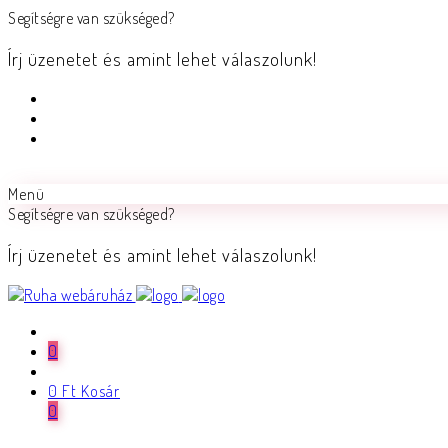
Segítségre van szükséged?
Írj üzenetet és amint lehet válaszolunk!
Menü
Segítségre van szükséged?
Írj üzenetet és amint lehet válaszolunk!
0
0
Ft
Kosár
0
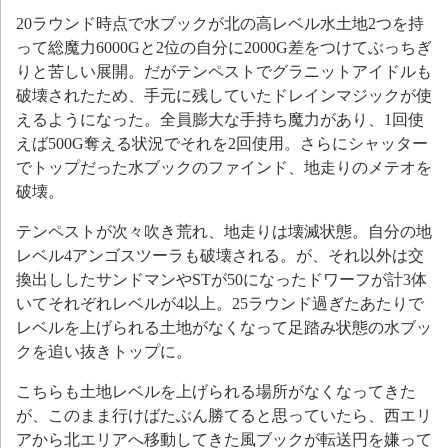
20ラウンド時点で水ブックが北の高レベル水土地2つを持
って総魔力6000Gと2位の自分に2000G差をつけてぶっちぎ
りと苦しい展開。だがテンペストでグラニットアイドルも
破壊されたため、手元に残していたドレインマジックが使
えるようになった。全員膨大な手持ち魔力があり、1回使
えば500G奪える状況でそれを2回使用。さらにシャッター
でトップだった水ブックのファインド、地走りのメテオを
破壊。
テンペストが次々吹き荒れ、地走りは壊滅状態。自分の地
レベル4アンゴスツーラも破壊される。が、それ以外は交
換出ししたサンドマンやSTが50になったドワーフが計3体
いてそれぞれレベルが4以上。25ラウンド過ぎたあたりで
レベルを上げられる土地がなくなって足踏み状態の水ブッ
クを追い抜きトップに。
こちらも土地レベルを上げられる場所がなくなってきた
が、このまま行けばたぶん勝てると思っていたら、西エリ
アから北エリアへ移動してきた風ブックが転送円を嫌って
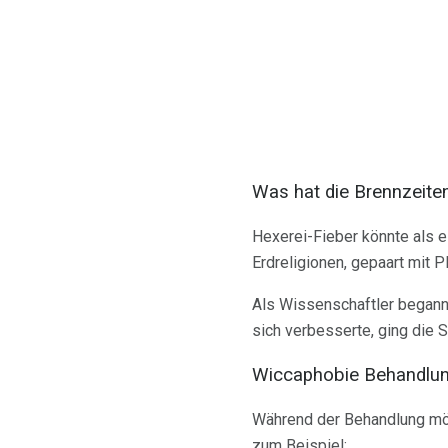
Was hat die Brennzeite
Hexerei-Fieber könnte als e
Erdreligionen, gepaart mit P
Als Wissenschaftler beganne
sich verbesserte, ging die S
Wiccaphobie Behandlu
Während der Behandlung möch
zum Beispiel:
==
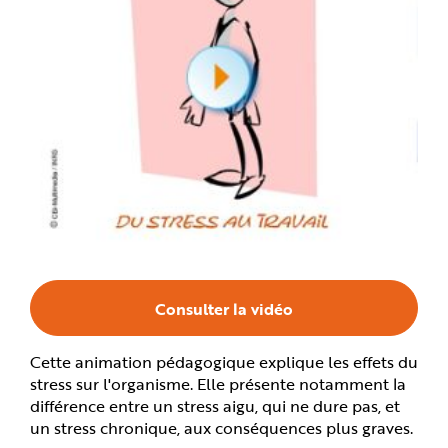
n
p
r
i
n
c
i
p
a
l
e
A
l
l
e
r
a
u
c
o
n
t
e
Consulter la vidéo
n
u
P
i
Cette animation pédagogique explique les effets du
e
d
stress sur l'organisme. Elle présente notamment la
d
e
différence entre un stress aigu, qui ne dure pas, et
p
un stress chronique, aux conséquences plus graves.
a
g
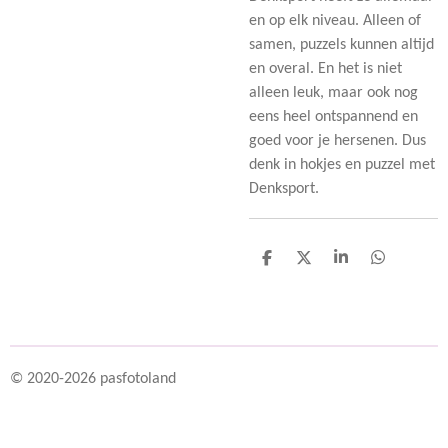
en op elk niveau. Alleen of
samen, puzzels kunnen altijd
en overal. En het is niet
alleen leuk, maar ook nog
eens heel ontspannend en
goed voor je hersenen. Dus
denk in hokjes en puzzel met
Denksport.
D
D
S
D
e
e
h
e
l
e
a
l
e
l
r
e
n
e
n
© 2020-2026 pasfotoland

The task
Scan the records for the word "stress". Copy each line where it turns up.

Written solution
stress sur l'organisme. Elle présente notamment la
différence entre un stress aigu, qui ne dure pas, et
un stress chronique, aux conséquences plus graves.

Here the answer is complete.